[MATERIAL SUPPLIED]

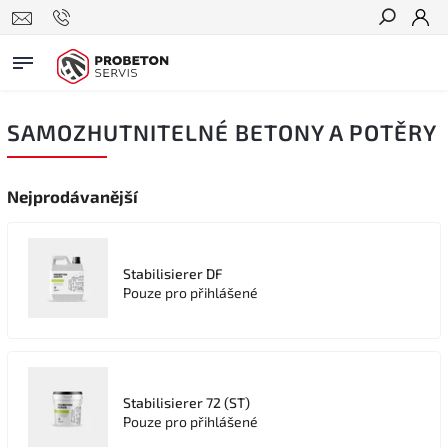
Hledat
SAMOZHUTNITELNÉ BETONY A POTĚRY
Nejprodávanější
Stabilisierer DF
Pouze pro přihlášené
Stabilisierer 72 (ST)
Pouze pro přihlášené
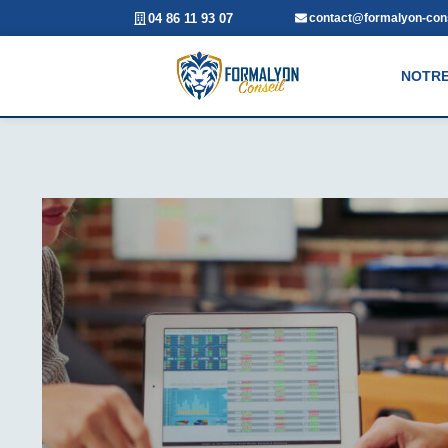
04 86 11 93 07
contact@formalyon-cons
NOTRE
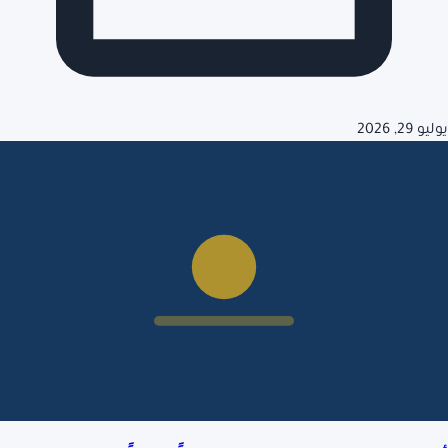
يوليو 29, 2026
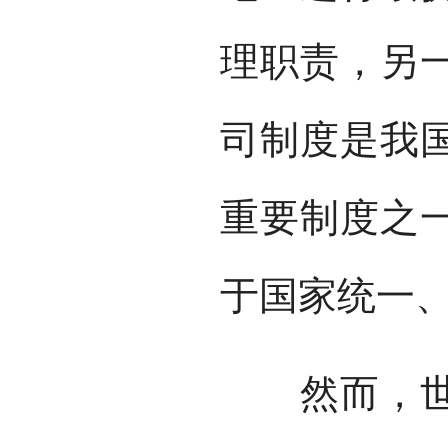
理职责，另
司制度是我
重要制度之
于国家统一
然而，世易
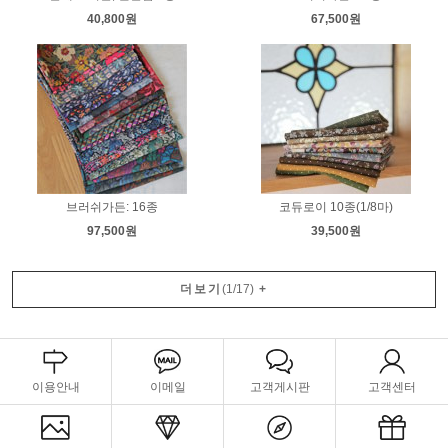
40,800원
67,500원
브러쉬가든: 16종
코듀로이 10종(1/8마)
97,500원
39,500원
더보기
(
1
/
17
)
+
이용안내
이메일
고객게시판
고객센터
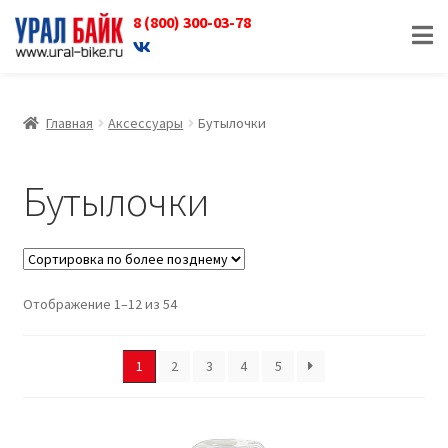
8 (800) 300-03-78
Перейти
Перейти
к
к
навигации
содержимому
Главная
Аксессуары
Бутылочки
Бутылочки
Отображение 1–12 из 54
1
2
3
4
5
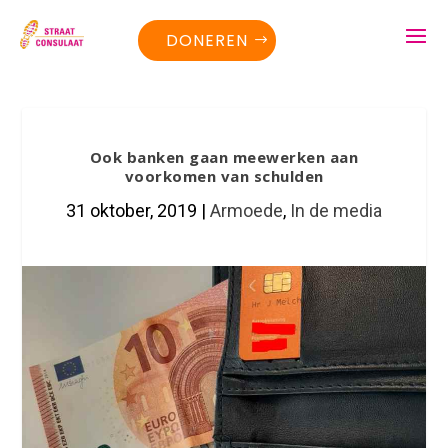
DONEREN
Ook banken gaan meewerken aan
voorkomen van schulden
31 oktober, 2019
|
Armoede
,
In de media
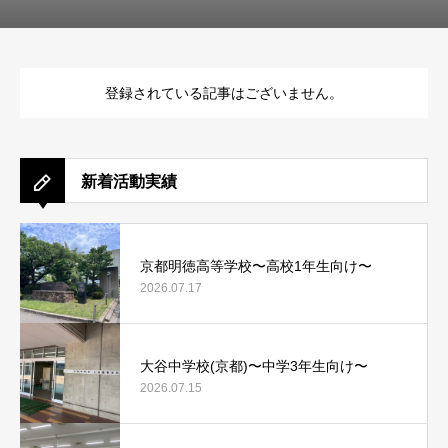
登録されている記事はございません。
新着活動実績
京都明徳高等学校〜高校1年生向け〜
2026.07.17
大谷中学校(京都)〜中学3年生向け〜
2026.07.15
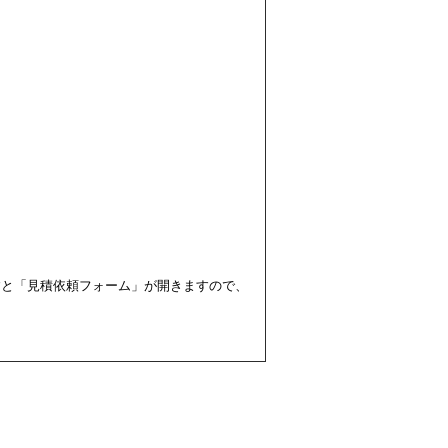
すと「見積依頼フォーム」が開きますので、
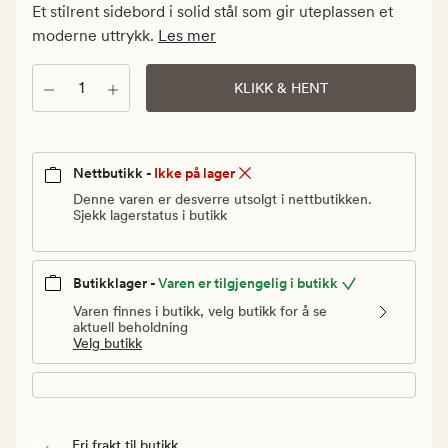
kr.
Et stilrent sidebord i solid stål som gir uteplassen et
Vanlig
moderne uttrykk.
Les mer
pris
299,94
Antall
KLIKK & HENT
kr
Nettbutikk -
Ikke på lager
Denne varen er desverre utsolgt i nettbutikken.
Sjekk lagerstatus i butikk
Butikklager -
Varen er tilgjengelig i butikk
Varen finnes i butikk, velg butikk for å se
aktuell beholdning
Velg butikk
Fri frakt til butikk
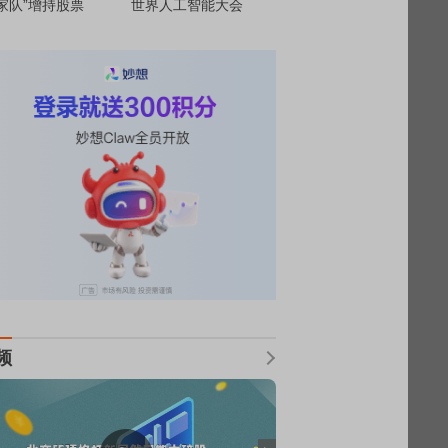
家队”增持股票
世界人工智能大会
频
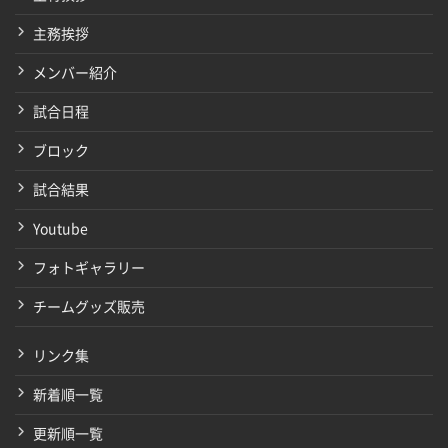
主務挨拶
メンバー紹介
試合日程
ブロック
試合結果
Youtube
フォトギャラリー
チームグッズ販売
リンク集
新着順一覧
更新順一覧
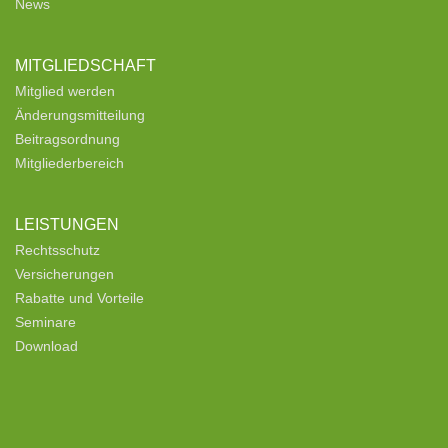
News
MITGLIEDSCHAFT
Mitglied werden
Änderungsmitteilung
Beitragsordnung
Mitgliederbereich
LEISTUNGEN
Rechtsschutz
Versicherungen
Rabatte und Vorteile
Seminare
Download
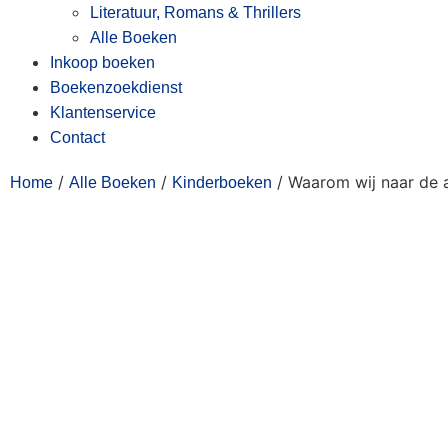
Literatuur, Romans & Thrillers
Alle Boeken
Inkoop boeken
Boekenzoekdienst
Klantenservice
Contact
/
/
/ Waarom wij naar de
Home
Alle Boeken
Kinderboeken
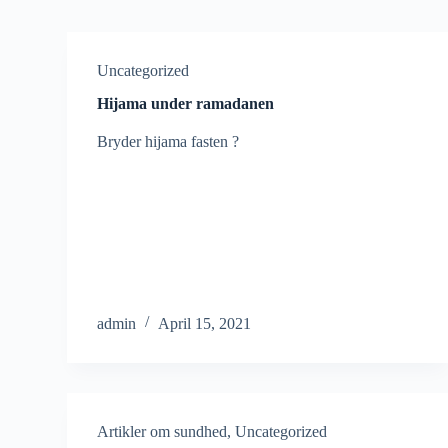
Uncategorized
Hijama under ramadanen
Bryder hijama fasten ?
admin
April 15, 2021
Artikler om sundhed
,
Uncategorized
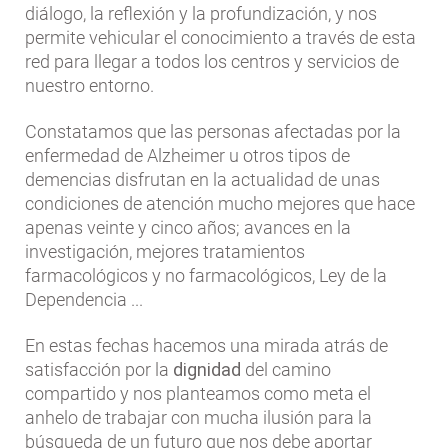
diálogo, la reflexión y la profundización, y nos
permite vehicular el conocimiento a través de esta
red para llegar a todos los centros y servicios de
nuestro entorno.
Constatamos que las personas afectadas por la
enfermedad de Alzheimer u otros tipos de
demencias disfrutan en la actualidad de unas
condiciones de atención mucho mejores que hace
apenas veinte y cinco años; avances en la
investigación, mejores tratamientos
farmacológicos y no farmacológicos, Ley de la
Dependencia ...
En estas fechas hacemos una mirada atrás de
satisfacción por la
dignidad
del camino
compartido y nos planteamos como meta el
anhelo de trabajar con mucha ilusión para la
búsqueda de un futuro que nos debe aportar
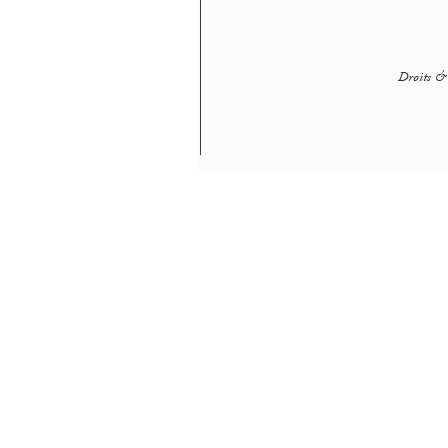
Droits & 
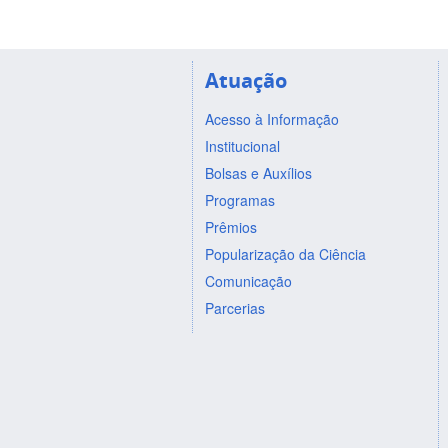
Atuação
Acesso à Informação
Institucional
Bolsas e Auxílios
Programas
Prêmios
Popularização da Ciência
Comunicação
Parcerias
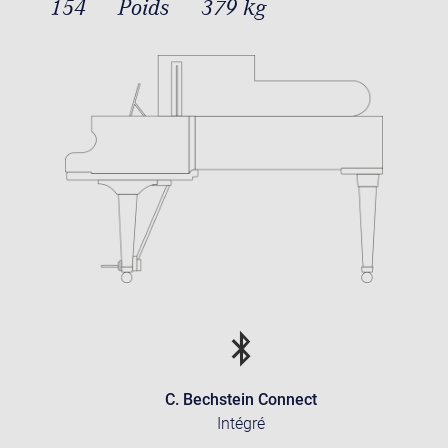
154
Poids
379 kg
C. Bechstein Connect
Intégré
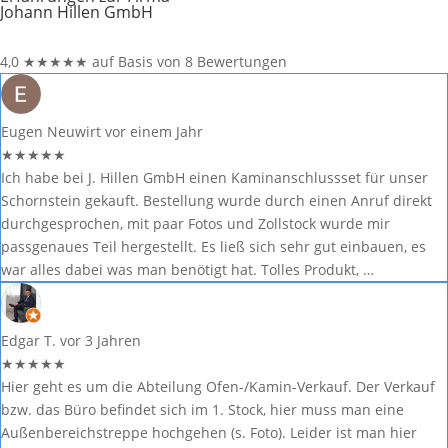
Johann Hillen GmbH
4,0
★
★
★
★
★
auf Basis von 8 Bewertungen
Eugen Neuwirt
vor einem Jahr
★
★
★
★
★
Ich habe bei J. Hillen GmbH einen Kaminanschlussset für unser
Schornstein gekauft. Bestellung wurde durch einen Anruf direkt
durchgesprochen, mit paar Fotos und Zollstock wurde mir
passgenaues Teil hergestellt. Es ließ sich sehr gut einbauen, es
war alles dabei was man benötigt hat. Tolles Produkt, …
Edgar T.
vor 3 Jahren
★
★
★
★
★
Hier geht es um die Abteilung Ofen-/Kamin-Verkauf. Der Verkauf
bzw. das Büro befindet sich im 1. Stock, hier muss man eine
Außenbereichstreppe hochgehen (s. Foto). Leider ist man hier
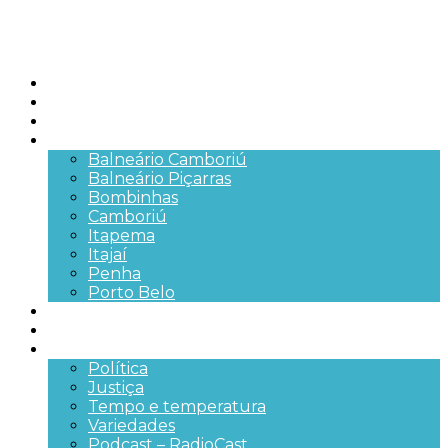
Início
Brasil
SC
Cidades
Balneário Camboriú
Balneário Piçarras
Bombinhas
Camboriú
Itapema
Itajaí
Penha
Porto Belo
Segurança pública
Trânsito e Rodovias
+Mais
Política
Justiça
Tempo e temperatura
Variedades
Podcast – RadioCast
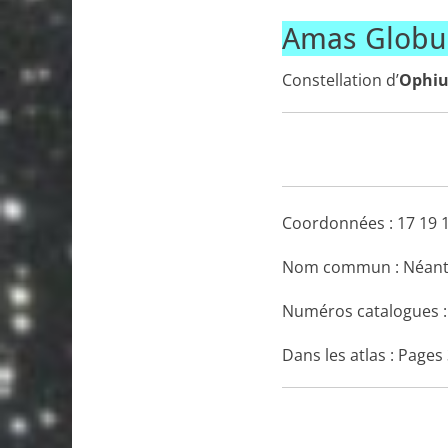
Amas Globul
Constellation d’
Ophiu
Coordonnées :
17 19 
Nom commun : Néan
Numéros catalogues 
Dans les atlas : Pages 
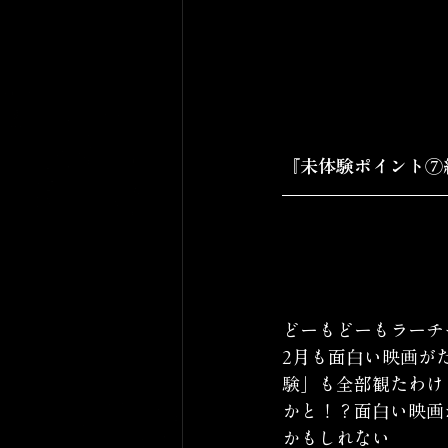
『未体験ポイント⑦
どーもどーもラーチ
2月も面白い映画が
験」も全部観たわけ
かと！？面白い映画
かもしれない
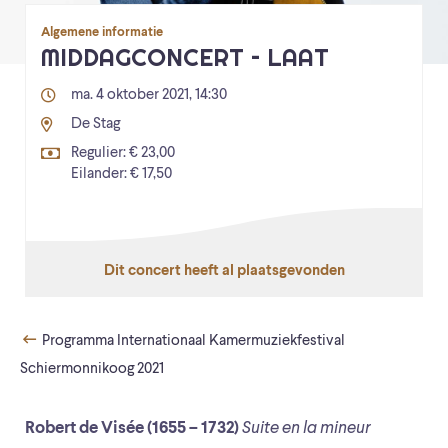
Algemene informatie
MIDDAGCONCERT – LAAT
ma. 4 oktober 2021, 14:30
De Stag
Regulier: € 23,00
Eilander: € 17,50
Dit concert heeft al plaatsgevonden
Programma Internationaal Kamermuziekfestival
Schiermonnikoog 2021
Robert de Visée (1655 – 1732)
Suite en la mineur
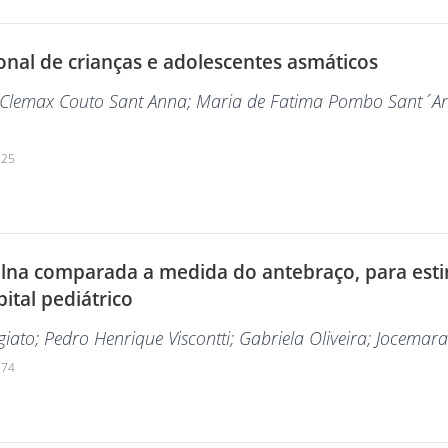
ional de crianças e adolescentes asmáticos
 Clemax Couto Sant Anna
; Maria de Fatima Pombo Sant´A
225
lna comparada a medida do antebraço, para estim
tal pediátrico
giato
; Pedro Henrique Viscontti
; Gabriela Oliveira
; Jocemar
174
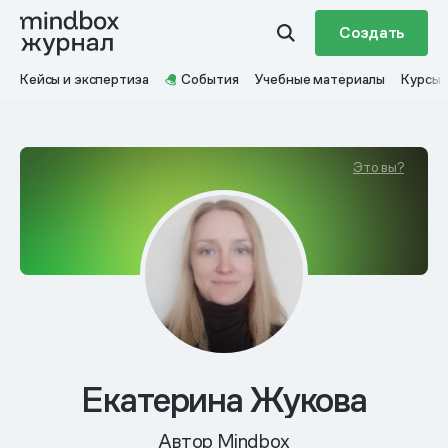
Создать
Кейсы и экспертиза
События
Учебные материалы
Курсы
Это вы?
Екатерина Жукова
Автор Mindbox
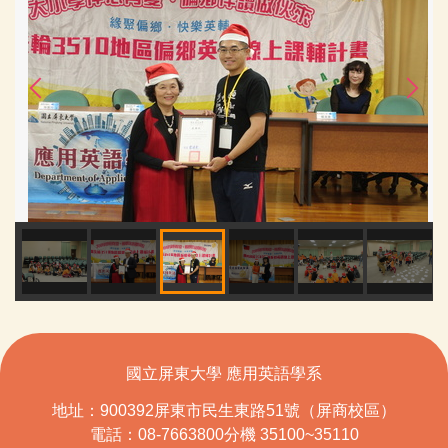
國立屏東大學 應用英語學系
地址：900392屏東市民生東路51號（屏商校區）
電話：08-7663800分機 35100~35110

[/MATERIAL SUPPLIED]

## YOUR TASK
In the entries above, count each line that holds "oktober". Give the total and nothing else.

## TASK RESPONSE
2